Data in this exercise >>

════════════════

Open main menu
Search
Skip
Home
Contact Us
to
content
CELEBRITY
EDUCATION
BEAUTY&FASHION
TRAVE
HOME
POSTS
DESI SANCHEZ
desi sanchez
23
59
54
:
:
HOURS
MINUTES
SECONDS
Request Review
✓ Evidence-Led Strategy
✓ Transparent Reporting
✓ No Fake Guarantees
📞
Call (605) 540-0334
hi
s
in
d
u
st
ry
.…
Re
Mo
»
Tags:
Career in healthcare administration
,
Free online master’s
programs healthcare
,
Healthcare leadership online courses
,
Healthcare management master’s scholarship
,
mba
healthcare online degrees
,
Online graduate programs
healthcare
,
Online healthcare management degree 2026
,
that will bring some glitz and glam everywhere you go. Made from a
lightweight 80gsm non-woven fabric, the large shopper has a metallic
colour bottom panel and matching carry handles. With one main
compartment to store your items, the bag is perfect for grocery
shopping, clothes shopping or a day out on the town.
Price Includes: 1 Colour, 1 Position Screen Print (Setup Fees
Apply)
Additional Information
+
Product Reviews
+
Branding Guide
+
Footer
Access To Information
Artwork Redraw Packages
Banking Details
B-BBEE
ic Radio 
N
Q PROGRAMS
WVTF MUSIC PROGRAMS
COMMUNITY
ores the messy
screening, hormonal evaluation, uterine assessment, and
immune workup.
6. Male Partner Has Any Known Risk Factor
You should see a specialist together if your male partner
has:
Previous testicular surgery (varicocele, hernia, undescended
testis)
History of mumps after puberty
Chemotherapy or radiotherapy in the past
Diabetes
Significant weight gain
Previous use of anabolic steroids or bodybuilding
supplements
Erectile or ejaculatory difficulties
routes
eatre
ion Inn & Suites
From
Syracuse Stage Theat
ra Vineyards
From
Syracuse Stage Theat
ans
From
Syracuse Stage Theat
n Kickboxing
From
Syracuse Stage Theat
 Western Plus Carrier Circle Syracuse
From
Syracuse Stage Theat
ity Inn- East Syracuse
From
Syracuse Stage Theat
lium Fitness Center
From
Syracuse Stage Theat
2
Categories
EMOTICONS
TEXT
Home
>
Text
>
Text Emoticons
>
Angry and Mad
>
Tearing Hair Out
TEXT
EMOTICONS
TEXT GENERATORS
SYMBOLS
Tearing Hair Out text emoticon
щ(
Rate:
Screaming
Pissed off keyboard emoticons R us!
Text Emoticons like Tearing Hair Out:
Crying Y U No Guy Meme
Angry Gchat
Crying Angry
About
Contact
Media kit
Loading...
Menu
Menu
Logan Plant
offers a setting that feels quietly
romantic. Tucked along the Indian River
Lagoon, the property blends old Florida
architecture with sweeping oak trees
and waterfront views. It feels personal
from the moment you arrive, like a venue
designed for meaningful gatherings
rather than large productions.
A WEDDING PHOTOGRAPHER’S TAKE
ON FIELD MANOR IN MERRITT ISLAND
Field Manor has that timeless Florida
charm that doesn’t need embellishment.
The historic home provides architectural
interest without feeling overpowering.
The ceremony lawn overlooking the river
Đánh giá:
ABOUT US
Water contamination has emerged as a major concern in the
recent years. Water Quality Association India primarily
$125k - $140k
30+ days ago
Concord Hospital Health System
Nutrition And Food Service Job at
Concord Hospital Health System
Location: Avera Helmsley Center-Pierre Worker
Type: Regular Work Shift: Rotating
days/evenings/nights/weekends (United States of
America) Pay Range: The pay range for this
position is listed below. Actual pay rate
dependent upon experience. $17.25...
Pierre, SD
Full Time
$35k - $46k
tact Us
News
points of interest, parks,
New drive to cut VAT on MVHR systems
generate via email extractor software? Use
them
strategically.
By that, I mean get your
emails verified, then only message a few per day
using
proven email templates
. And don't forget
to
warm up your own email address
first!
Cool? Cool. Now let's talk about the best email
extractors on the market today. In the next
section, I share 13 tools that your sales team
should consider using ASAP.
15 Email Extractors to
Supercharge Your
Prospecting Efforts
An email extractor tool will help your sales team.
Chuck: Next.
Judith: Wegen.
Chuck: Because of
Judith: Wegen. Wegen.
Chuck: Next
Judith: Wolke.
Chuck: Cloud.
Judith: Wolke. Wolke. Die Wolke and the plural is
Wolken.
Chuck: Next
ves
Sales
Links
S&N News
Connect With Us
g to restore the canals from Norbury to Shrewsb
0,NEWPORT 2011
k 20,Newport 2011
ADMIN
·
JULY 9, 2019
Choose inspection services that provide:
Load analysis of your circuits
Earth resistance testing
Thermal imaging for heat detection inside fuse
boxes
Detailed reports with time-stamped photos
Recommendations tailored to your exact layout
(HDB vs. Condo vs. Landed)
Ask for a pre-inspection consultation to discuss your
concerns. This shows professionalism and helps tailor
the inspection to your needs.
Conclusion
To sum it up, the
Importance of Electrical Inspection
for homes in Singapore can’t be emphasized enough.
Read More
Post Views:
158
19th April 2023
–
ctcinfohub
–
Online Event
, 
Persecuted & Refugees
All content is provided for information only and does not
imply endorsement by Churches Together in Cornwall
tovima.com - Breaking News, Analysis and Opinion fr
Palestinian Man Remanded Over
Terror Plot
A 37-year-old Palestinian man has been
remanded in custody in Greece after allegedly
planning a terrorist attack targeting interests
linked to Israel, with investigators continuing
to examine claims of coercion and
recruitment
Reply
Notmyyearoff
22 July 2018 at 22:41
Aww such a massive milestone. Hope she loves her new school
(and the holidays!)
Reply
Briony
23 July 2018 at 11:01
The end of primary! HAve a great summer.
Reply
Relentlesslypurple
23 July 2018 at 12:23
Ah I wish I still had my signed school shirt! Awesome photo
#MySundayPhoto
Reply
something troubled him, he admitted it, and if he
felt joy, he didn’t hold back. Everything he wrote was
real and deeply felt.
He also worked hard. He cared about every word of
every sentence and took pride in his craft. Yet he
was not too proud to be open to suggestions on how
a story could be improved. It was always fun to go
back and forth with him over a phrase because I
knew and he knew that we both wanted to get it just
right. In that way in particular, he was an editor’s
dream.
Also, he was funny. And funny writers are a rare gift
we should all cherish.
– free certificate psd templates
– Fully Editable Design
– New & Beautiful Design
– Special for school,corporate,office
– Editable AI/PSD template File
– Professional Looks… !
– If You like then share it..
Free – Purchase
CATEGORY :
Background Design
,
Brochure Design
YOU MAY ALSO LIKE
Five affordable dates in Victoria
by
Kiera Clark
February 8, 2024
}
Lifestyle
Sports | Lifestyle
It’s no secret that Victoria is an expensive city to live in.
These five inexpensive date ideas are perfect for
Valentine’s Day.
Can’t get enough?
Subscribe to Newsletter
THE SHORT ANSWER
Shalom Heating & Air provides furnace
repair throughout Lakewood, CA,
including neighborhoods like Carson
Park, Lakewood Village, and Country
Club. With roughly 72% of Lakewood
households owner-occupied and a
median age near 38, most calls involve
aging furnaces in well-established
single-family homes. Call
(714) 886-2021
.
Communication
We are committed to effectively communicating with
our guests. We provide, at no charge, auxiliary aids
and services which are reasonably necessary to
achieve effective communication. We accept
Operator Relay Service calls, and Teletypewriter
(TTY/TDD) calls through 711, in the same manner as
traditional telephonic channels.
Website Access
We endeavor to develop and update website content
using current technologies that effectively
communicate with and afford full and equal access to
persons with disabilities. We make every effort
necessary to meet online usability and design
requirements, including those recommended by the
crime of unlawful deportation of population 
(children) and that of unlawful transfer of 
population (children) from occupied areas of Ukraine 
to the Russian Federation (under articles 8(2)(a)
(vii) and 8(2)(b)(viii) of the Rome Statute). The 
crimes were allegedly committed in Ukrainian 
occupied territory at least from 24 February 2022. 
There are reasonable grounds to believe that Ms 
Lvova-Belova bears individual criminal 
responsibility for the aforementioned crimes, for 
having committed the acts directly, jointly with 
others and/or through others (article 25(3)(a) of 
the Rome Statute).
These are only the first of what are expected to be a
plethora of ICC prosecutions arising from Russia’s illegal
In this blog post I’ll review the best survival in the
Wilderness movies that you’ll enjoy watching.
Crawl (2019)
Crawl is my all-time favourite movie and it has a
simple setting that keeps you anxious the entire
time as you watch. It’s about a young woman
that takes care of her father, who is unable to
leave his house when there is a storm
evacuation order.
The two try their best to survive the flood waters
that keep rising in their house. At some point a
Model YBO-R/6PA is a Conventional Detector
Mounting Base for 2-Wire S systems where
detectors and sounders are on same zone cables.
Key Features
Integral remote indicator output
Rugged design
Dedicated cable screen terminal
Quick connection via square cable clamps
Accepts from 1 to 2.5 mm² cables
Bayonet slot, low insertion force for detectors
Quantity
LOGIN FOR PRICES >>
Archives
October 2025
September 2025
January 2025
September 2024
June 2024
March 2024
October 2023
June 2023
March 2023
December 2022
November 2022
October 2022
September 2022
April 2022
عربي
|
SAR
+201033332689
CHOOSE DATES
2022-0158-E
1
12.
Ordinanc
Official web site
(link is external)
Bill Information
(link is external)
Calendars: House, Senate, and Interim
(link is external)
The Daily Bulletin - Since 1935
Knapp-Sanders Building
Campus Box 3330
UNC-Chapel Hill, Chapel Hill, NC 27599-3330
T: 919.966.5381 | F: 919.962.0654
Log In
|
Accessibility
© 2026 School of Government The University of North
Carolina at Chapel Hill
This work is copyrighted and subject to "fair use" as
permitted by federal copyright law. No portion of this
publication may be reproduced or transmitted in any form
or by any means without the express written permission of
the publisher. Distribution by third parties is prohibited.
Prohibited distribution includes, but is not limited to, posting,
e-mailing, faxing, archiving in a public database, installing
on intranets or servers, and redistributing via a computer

════════════════

Work item >> Note how many lines of the records contain the string "necessary", and give that number with nothing added.

Final answer >> 2